What to do — Write every record below out exactly; no images.

Data excerpts:
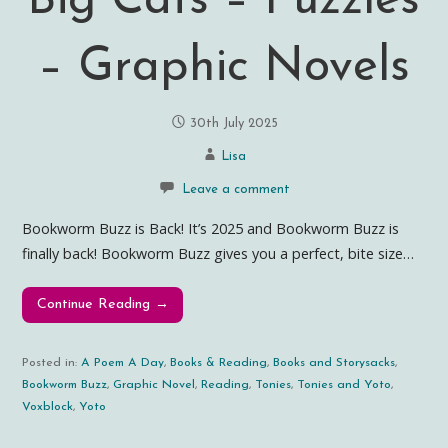
Big Cats – Puzzles
– Graphic Novels
30th July 2025
Lisa
Leave a comment
Bookworm Buzz is Back! It’s 2025 and Bookworm Buzz is
finally back! Bookworm Buzz gives you a perfect, bite size…
Continue Reading →
Posted in:
A Poem A Day
,
Books & Reading
,
Books and Storysacks
,
Bookworm Buzz
,
Graphic Novel
,
Reading
,
Tonies
,
Tonies and Yoto
,
Voxblock
,
Yoto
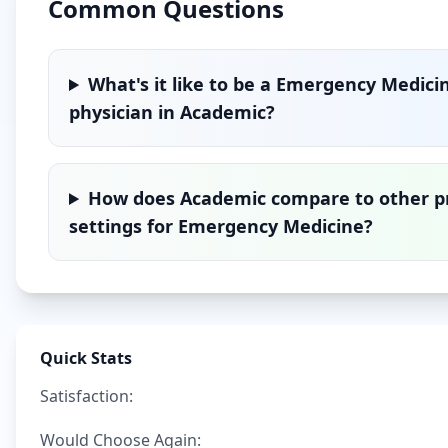
Common Questions
What's it like to be a
Emergency Medici
physician in
Academic
?
How does
Academic
compare to other p
settings for
Emergency Medicine
?
Quick Stats
Satisfaction:
Would Choose Again:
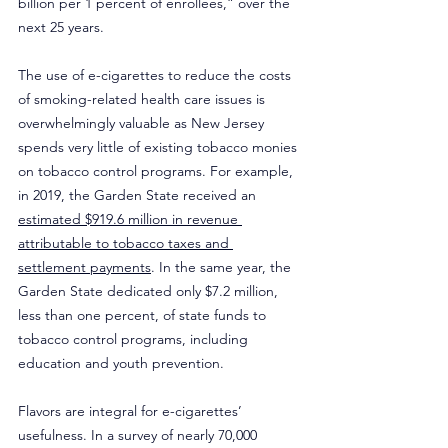
billion per 1 percent of enrollees,” over the 
next 25 years.
The use of e-cigarettes to reduce the costs 
of smoking-related health care issues is 
overwhelmingly valuable as New Jersey 
spends very little of existing tobacco monies 
on tobacco control programs. For example, 
in 2019, the Garden State received an 
estimated $919.6 million in revenue 
attributable to tobacco taxes and 
settlement payments
. In the same year, the 
Garden State dedicated only $7.2 million, 
less than one percent, of state funds to 
tobacco control programs, including 
education and youth prevention.
Flavors are integral for e-cigarettes’ 
usefulness. In a survey of nearly 70,000 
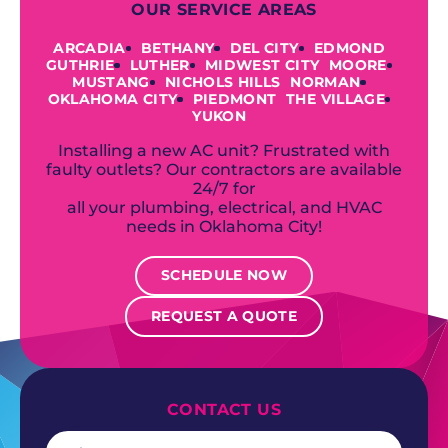
OUR SERVICE AREAS
ARCADIA
BETHANY
DEL CITY
EDMOND
GUTHRIE
LUTHER
MIDWEST CITY
MOORE
MUSTANG
NICHOLS HILLS
NORMAN
OKLAHOMA CITY
PIEDMONT
THE VILLAGE
YUKON
Installing a new AC unit? Frustrated with
faulty outlets? Our contractors are available
24/7 for
all your plumbing, electrical, and HVAC
needs in Oklahoma City!
SCHEDULE NOW
REQUEST A QUOTE
CONTACT US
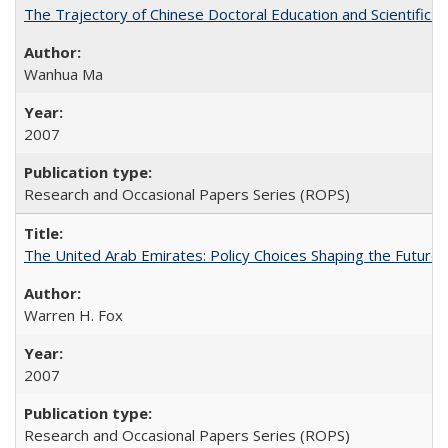
The Trajectory of Chinese Doctoral Education and Scientific 
Wanhua Ma
2007
Research and Occasional Papers Series (ROPS)
The United Arab Emirates: Policy Choices Shaping the Future 
Warren H. Fox
2007
Research and Occasional Papers Series (ROPS)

Result for this task —
Big Cats – Puzzles
– Graphic Novels
30th July 2025
Lisa
Leave a comment
Bookworm Buzz is Back! It’s 2025 and Bookworm Buzz is
finally back! Bookworm Buzz gives you a perfect, bite size…
Continue Reading →
Posted in:
A Poem A Day
,
Books & Reading
,
Books and Storysacks
,
Bookworm Buzz
,
Graphic Novel
,
Reading
,
Tonies
,
Tonies and Yoto
,
Voxblock
,
Yoto
Common Questions
What's it like to be a
Emergency Medici
physician in
Academic
?
How does
Academic
compare to other p
settings for
Emergency Medicine
?
Quick Stats
Satisfaction:
Would Choose Again:
billion per 1 percent of enrollees,” over the 
next 25 years.
The use of e-cigarettes to reduce the costs 
of smoking-related health care issues is 
overwhelmingly valuable as New Jersey 
spends very little of existing tobacco monies 
on tobacco control programs. For example, 
in 2019, the Garden State received an 
estimated $919.6 million in revenue 
attributable to tobacco taxes and 
settlement payments
. In the same year, the 
Garden State dedicated only $7.2 million, 
less than one percent, of state funds to 
tobacco control programs, including 
education and youth prevention.
Flavors are integral for e-cigarettes’ 
usefulness. In a survey of nearly 70,000 
OUR SERVICE AREAS
ARCADIA
BETHANY
DEL CITY
EDMOND
GUTHRIE
LUTHER
MIDWEST CITY
MOORE
MUSTANG
NICHOLS HILLS
NORMAN
OKLAHOMA CITY
PIEDMONT
THE VILLAGE
YUKON
Installing a new AC unit? Frustrated with
faulty outlets? Our contractors are available
24/7 for
all your plumbing, electrical, and HVAC
needs in Oklahoma City!
SCHEDULE NOW
REQUEST A QUOTE
CONTACT US
The Trajectory of Chinese Doctoral Education and Scientific 
Wanhua Ma
2007
Research and Occasional Papers Series (ROPS)
The United Arab Emirates: Policy Choices Shaping the Future 
Warren H. Fox
2007
Research and Occasional Papers Series (ROPS)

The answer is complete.